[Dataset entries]
######
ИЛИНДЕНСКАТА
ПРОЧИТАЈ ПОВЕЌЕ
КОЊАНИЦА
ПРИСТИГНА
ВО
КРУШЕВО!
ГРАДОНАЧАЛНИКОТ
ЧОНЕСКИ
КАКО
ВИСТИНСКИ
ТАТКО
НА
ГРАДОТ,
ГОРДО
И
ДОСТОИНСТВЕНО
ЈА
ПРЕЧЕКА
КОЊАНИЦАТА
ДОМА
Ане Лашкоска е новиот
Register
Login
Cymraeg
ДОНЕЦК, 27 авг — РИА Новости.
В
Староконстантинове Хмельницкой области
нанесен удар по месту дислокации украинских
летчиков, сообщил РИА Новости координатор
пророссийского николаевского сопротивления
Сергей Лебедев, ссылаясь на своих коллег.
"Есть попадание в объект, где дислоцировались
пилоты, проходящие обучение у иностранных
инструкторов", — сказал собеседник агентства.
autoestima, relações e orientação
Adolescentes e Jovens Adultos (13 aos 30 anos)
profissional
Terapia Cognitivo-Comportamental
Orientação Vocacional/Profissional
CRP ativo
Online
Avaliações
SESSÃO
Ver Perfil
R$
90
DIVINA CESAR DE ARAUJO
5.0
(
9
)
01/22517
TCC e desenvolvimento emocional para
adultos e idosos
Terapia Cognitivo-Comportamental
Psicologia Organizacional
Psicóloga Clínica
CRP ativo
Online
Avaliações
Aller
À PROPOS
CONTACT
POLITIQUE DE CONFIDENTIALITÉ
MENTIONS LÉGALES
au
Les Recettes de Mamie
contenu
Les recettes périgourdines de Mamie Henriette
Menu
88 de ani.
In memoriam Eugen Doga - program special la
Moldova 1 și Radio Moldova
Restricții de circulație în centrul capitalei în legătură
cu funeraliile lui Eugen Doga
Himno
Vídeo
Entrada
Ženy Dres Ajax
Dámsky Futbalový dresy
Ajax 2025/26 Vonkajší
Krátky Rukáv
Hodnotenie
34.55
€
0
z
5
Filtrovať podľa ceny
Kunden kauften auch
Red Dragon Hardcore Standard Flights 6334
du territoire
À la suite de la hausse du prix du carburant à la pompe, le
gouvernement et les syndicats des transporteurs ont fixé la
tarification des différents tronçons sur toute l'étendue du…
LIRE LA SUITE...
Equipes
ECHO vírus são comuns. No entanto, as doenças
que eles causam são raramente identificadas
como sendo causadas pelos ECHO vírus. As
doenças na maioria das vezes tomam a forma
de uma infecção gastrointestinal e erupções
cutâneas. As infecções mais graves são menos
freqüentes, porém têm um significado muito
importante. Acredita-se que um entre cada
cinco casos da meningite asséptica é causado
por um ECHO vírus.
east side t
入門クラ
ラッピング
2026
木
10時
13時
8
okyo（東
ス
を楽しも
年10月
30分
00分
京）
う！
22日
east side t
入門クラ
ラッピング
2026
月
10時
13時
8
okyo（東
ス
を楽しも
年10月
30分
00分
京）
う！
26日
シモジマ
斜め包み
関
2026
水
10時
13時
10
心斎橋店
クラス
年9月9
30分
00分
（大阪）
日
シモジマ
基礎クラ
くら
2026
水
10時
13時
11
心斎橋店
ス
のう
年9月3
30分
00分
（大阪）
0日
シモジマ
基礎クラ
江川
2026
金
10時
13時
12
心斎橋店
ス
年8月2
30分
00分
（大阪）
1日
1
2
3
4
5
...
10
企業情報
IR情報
######
Problem details:
Only one stretch of the entries above is wanted: the lines from the one containing "Les Recettes de Mamie" through the one containing "À la suite de". Please reproduce it exactly.

Answer space:
Les Recettes de Mamie
contenu
Les recettes périgourdines de Mamie Henriette
Menu
88 de ani.
In memoriam Eugen Doga - program special la
Moldova 1 și Radio Moldova
Restricții de circulație în centrul capitalei în legătură
cu funeraliile lui Eugen Doga
Himno
Vídeo
Entrada
Ženy Dres Ajax
Dámsky Futbalový dresy
Ajax 2025/26 Vonkajší
Krátky Rukáv
Hodnotenie
34.55
€
0
z
5
Filtrovať podľa ceny
Kunden kauften auch
Red Dragon Hardcore Standard Flights 6334
du territoire
À la suite de la hausse du prix du carburant à la pompe, le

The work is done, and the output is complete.